[Exercise details] Each line of the data is to be output verbatim, with the images removed.

[Materials provided]

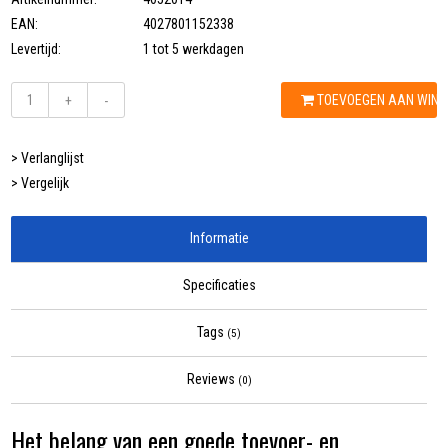
EAN:
4027801152338
Levertijd:
1 tot 5 werkdagen
TOEVOEGEN AAN WIN
+
-
> Verlanglijst
> Vergelijk
Informatie
Specificaties
Tags
(5)
Reviews
(0)
Het belang van een goede toevoer- en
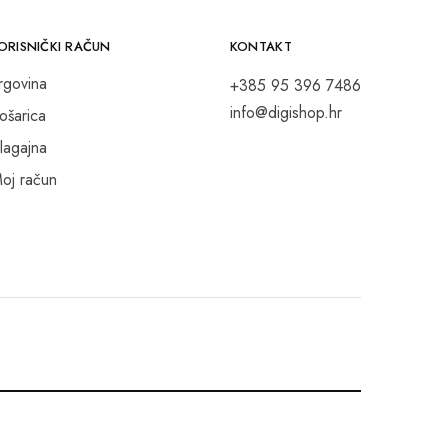
ORISNIČKI RAČUN
KONTAKT
rgovina
+385 95 396 7486
info@digishop.hr
ošarica
lagajna
oj račun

[Output of the task]
EAN:
4027801152338
Levertijd:
1 tot 5 werkdagen
TOEVOEGEN AAN WIN
+
-
> Verlanglijst
> Vergelijk
Informatie
Specificaties
Tags
(5)
Reviews
(0)
Het belang van een goede toevoer- en
ORISNIČKI RAČUN
KONTAKT
rgovina
+385 95 396 7486
info@digishop.hr
ošarica
lagajna
oj račun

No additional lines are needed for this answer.